HFE mutations do not account for transfusional iron overload in patients with acute myeloid leukemia.

Author information

1
Department of Anatomy, University of Oulu, Oulu, Finland. seppo.parkkila@oulu.fi

Abstract

BACKGROUND:

Hereditary hemochromatosis (HH) is a HFE gene-linked disorder affecting 1 of 200 to 400 persons in white populations. It has been proposed that patients with a hematologic malignancy who are receiving frequent RBC transfusions should be screened for HFE mutations. This would identify C282Y homozygotes, who have a high risk of developing severe iron overload.

STUDY DESIGN AND METHODS:

DNA samples from 128 controls and 23 adult long-term survivors of acute myeloid leukemia (AML) treated at the Oulu University Hospital (Oulu, Finland) from 1987 to 2000 were examined for the presence of the C282Y and H63D mutations in HFE. All the patients were severely iron-overloaded, as determined from high serum ferritin values and/or increased storage iron in bone marrow.

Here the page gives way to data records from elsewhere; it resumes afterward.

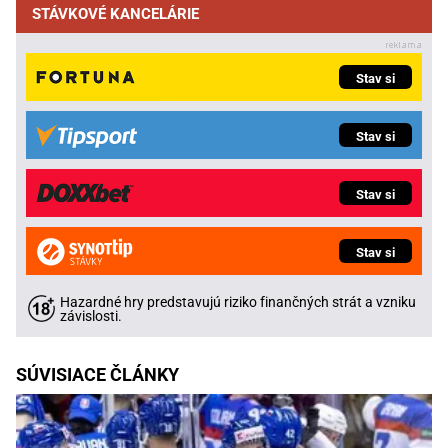
STÁVKOVÉ KANCELÁRIE
Stav si
Stav si
Stav si
Stav si
Hazardné hry predstavujú riziko finančných strát a vzniku
závislosti.
SÚVISIACE ČLÁNKY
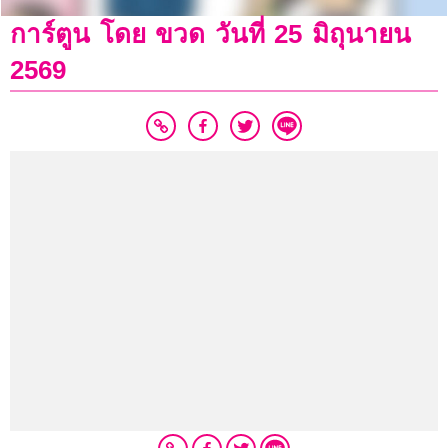
การ์ตูน โดย ขวด วันที่ 25 มิถุนายน
2569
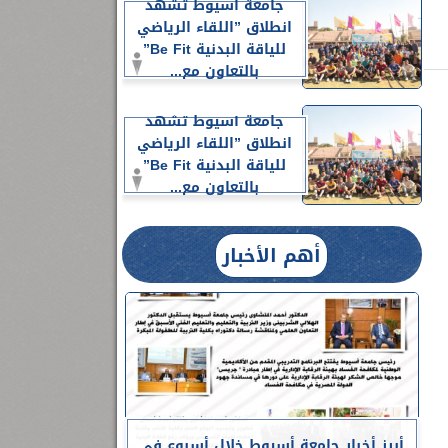
جامعة أسيوط تشهد
انطلاق ”اللقاء الرياضي
للياقة البدنية Be Fit”
بالتعاون مع...
جامعة أسيوط تشهد
انطلاق ”اللقاء الرياضي
للياقة البدنية Be Fit”
بالتعاون مع...
أهم الأخبار
أبرز أخبار جامعة أسيوط خلال أسبوع في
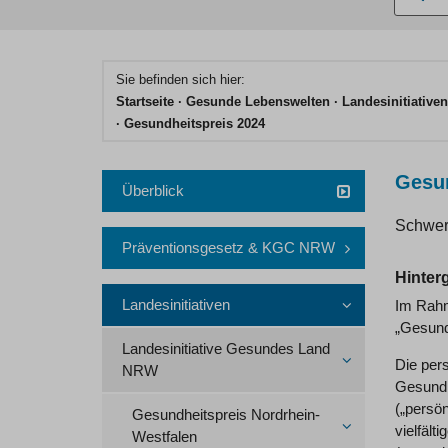
eingebe
Hauptinhaltsbereich
Sie befinden sich hier:
Startseite
Gesunde Lebenswelten
Landesinitiativen
Gesundheitspreis 2024
Gesun
Überblick
Schwer
Präventionsgesetz & KGC NRW
Hinter
Landesinitiativen
Im Rahm
„Gesund
Landesinitiative Gesundes Land
Die per
NRW
Gesundh
(„persö
Gesundheitspreis Nordrhein-
vielfält
Westfalen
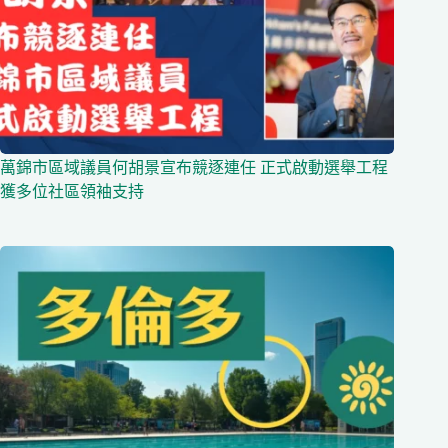
萬錦市區域議員何胡景宣布競逐連任 正式啟動選舉工程
獲多位社區領袖支持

Phlebotomies were performed in five patients because of the symptoms of iron overload. DNA extracted from the blood was used to amplify HFE gene fragments by the PCR method, after which the amplification products were digested with restriction endonucleases SnaB I and Bcl I, and the restriction fragments were analyzed on agarose gels.

RESULTS:

No chromosomes with the C282Y mutation were found among the AML patients, and 5 patients (21.7%) were heterozygous for the H63D mutation. In the control group, 13 persons (10.2%) were heterozygous for the C282Y mutation and 26 (20.3%) for the H63D mutation, including 3 C282Y/H63D double heterozygotes.

CONCLUSION:

HFE mutations do not account for the harmful iron overload that develops in AML patients who receive large quantities of RBC concentrates after intensive chemotherapy.

PMID:
11399828
[Indexed for MEDLINE]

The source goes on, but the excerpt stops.